PCI-DSS Compliance:
Throughout history, people have sought to protect their valuable possessions. In today’s world, credit card numbers are among the most valuable assets we have. To ensure their protection, the Payment Card Industry (PCI) Security Standards Council has created their Data Security Standard (DSS).
For any organization that stores, processes, or transmits Primary Account Number (PAN) data, failure to comply to PCI DSS can have serious consequences: up to US$500,000 per incident, increased fees, restrictions and even removal of processing privileges. Yet, even these fines look insignificant compared to the consequences of sensitive data being compromised by not following PCI DSS. Apart from externally imposed penalties, the organization will also face irate customers, possible lawsuits, heavy regulatory oversight, costly repairs to their system, lost goodwill, and lost business. The true cost of a breach is estimated at $90+ per record. At that level of cost, an ounce of prevention for PCI DSS is indeed worth a pound of cure.
The PCI DSS is in the forefront of the drive toward cutting-edge security best practices, while companies are taking a heightened interest in security guidelines for their sensitive data, whether credit card related or not. Even for companies that are not obligated to comply, the PCI DSS offers an authoritative road map for high security systems and processes that can help guard a company’s data.
The Origin of the PCI DSS Standard.
With the advent of the Internet and the explosion of e-commerce, the payment card industry faces an unprecedented level of security risk. As PAN data is transmitted across an increasingly wide range of electronic networks, industry leaders realized they had to collaborate on how to address security risks to cardholder data.
The PCI Security Standards Council created the PCI DSS—an authoritative roadmap for implementing high security systems and processes. The PCI DSS is a multifaceted security standard developed as a collaborative effort among six industry-leading companies: Visa, MasterCard, American Express, Diner’s Club, Discover, and JCB USA, as well as many major merchants. Comprised of twelve major requirements, each with several individual categories, the PCI DSS is a comprehensive standard that covers security management, policies, procedures, network architecture, software design and other hardened security measures.
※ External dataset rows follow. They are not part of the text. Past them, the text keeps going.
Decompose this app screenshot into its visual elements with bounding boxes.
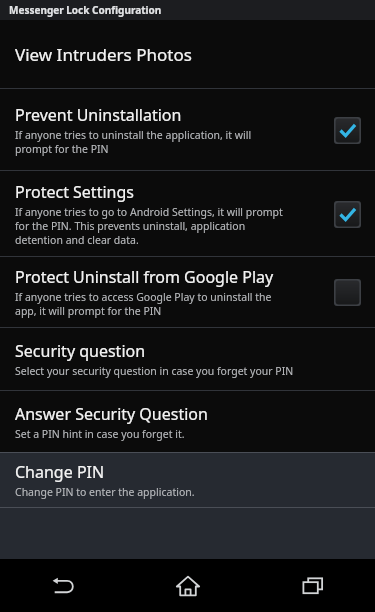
button[interactable]: Security question (0, 328, 375, 390)
staticText: Protect Settings (15, 181, 134, 203)
staticText: Security question (15, 340, 146, 362)
staticText: Select your security question in case yo… (15, 364, 294, 378)
staticText: Protect Uninstall from Google Play (15, 266, 274, 288)
staticText: View Intruders Photos (15, 43, 192, 66)
staticText: Answer Security Question (15, 403, 208, 425)
button[interactable]: Change PIN (0, 453, 375, 507)
button[interactable]: Protect Uninstall from Google Play (0, 257, 375, 327)
button[interactable]: Back (0, 559, 125, 612)
staticText: Change PIN (15, 461, 105, 483)
staticText: If anyone tries to uninstall the applica… (15, 128, 252, 156)
button[interactable]: Prevent Uninstallation (0, 89, 375, 170)
staticText: Set a PIN hint in case you forget it. (15, 427, 185, 441)
button[interactable]: Answer Security Question (0, 391, 375, 452)
button[interactable]: Home (125, 559, 250, 612)
button[interactable]: Recent apps (250, 559, 375, 612)
button[interactable]: Unchecked (332, 277, 362, 307)
staticText: Messenger Lock Configuration (9, 3, 162, 17)
staticText: Change PIN to enter the application. (15, 485, 195, 499)
staticText: If anyone tries to go to Android Setting… (15, 205, 283, 247)
button[interactable]: Checked (332, 115, 362, 145)
button[interactable]: View Intruders Photos (0, 20, 375, 88)
staticText: If anyone tries to access Google Play to… (15, 290, 272, 318)
button[interactable]: Protect Settings (0, 171, 375, 256)
button[interactable]: Checked (332, 199, 362, 229)
staticText: Prevent Uninstallation (15, 104, 182, 126)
GlobalSCAPE, a leader in secure file management, is directly involved in this collaboration as a participating member of the PCI Security Standards Council and plays a role in the continuing development of the PCI DSS.
The Challenge of PCI DSS Compliance.
Technology solutions have simplified much of modern business operations. However, enterprise compliance to any standard, including the PCI DSS, involves far more than a technology solution. PCI DSS Compliance is a doctrine that must be integrated into your IT procedures. With so many tasks from implementation to enforcement of the standard, where can you find the resources to comply?
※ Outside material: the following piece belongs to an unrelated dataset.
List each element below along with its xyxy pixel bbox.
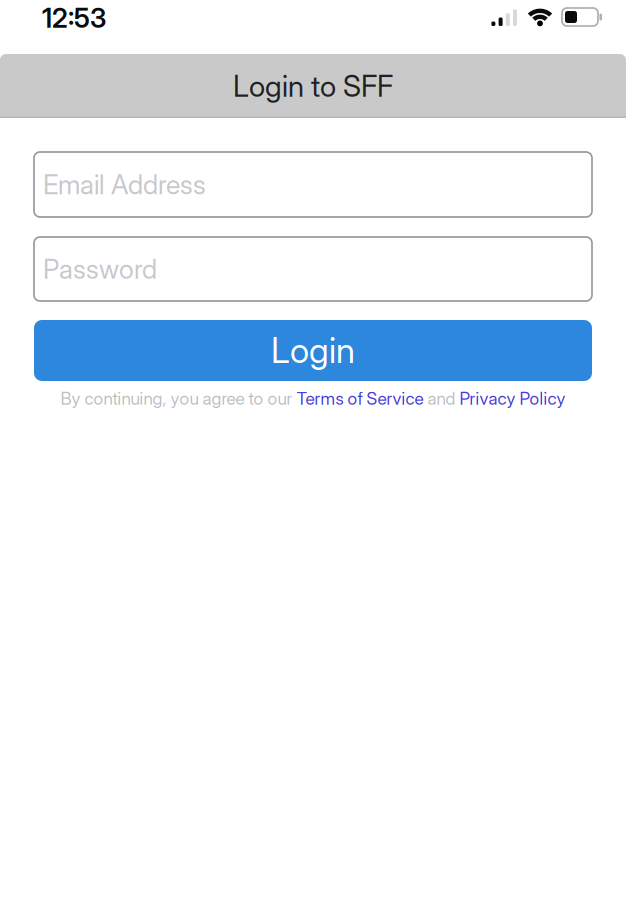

The GlobalSCAPE HS-PCI solution is designed to facilitate this integration. By providing security measures for data storage, access, and transmission, the HS-PCI solution supports the technology requirements of the PCI DSS. In addition, the HS-PCI solution also helps procedure and policy enforcement by monitoring and reporting on PCI DSS compliance by using prompts and warnings, while also permitting flexibility by allowing non-compliant settings provided a compensating control is described.
A compensating control is a method of risk mitigation that is different than the requirements detailed in the PCI DSS, yet has the same effect.
Use the chart on page 7, and the outline that follows, as a guide to identify and plan for all the factors that will need to be addressed in your compliance strategy.
Who Must Comply?
Any organization that stores, processes, or transmits Primary Account Number (PAN) data is required to comply with the PCI DSS. They are broken down into four levels of PCI DSS risk. These levels are driven by the transaction volume of the company. The levels range from Level 1, companies handling over 6,000,000 transactions per year, to Level 4, companies handling fewer than 20,000 transactions per year. PCI DSS Compliance at all levels is mandatory, but reporting and scanning requirements differ depending upon transaction volume.
The table below describes the measure that you must take to validate compliance within your organization.
Qualified Security Assessors (QSA’s) are entities certified by the PCI DSS to validate compliance. Only Level 1 merchants have to use QSA’s, the other levels are required to self assess their compliance and have the option to bring in a QSA.